Jake BuggA rowdy sold-out crowd were easily placated by the garage noise of Drunk Mums. The Melburnian band threw out short bursts of jangly guitar rock tinged with strong Australian-accented lyrics as they swayed to and fro in jerky movements.
Yet despite their valiant attempt at inciting pandemonium, the atmosphere turned positively electric upon Jake Bugg's arrival in the spotlight. His unassuming presence and bold choice to open with the quiet Fire, to which the audience immediately sang along, proved his stage presence to be greater than the sum of its parts. Backed by a bassist and drummer, Bugg amiably played most songs from his self-titled debut, peppering the set with a couple of new tunes, the second of which, the country-flecked Slumville Sunrise, was received with rapturous applause, as Bugg performed a series of finger gymnastics on guitar that belie his age.
Stoic and radiating surety, Bugg spoke few words and remained unaffected by the hecklers or the audience's apparent inability to maintain a hushed silence during the acoustic Country Song and Broken. The latter song had the muttering voices rising to a shivering crescendo in the final 'whoa', melding majestically with Bugg's wails.
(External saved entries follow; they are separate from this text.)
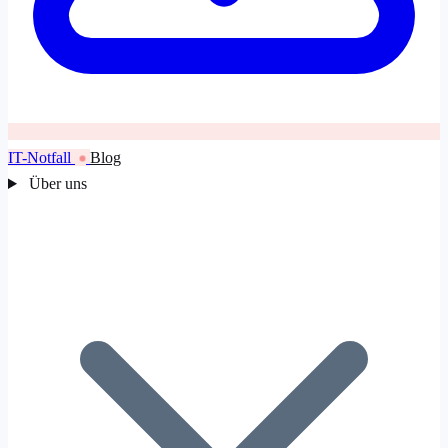
IT-Notfall
Blog
Über uns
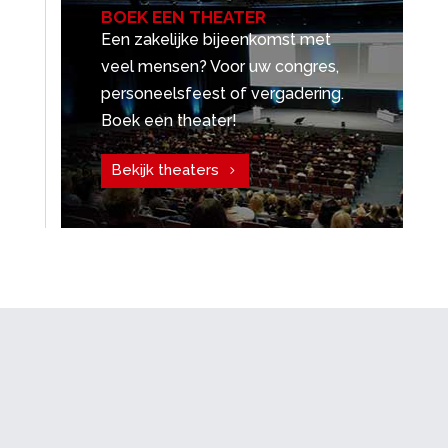
BOEK EEN THEATER
Een zakelijke bijeenkomst met
veel mensen? Voor uw congres,
personeelsfeest of vergadering.
Boek een theater!
Bekijk theaters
In a night overflowing with singalongs, Two Fingers saw a sea of hand gestures being thrown into the air during the chorus. Taste It incurred a similar reaction, beer cups thrown overhead as Bugg's voice grew stronger and his band swelled around him boisterously. His quiet confidence led to a stellar rendition of Neil Young's Hey Hey, My My (Into The Black), his Northern English accent ringing out over a stark electric guitar composition. By the time the set closed out with the uplifting dancealong jig of Lightning Bolt, there was no doubt that the ordinary-looking boy on stage is set for extraordinary things.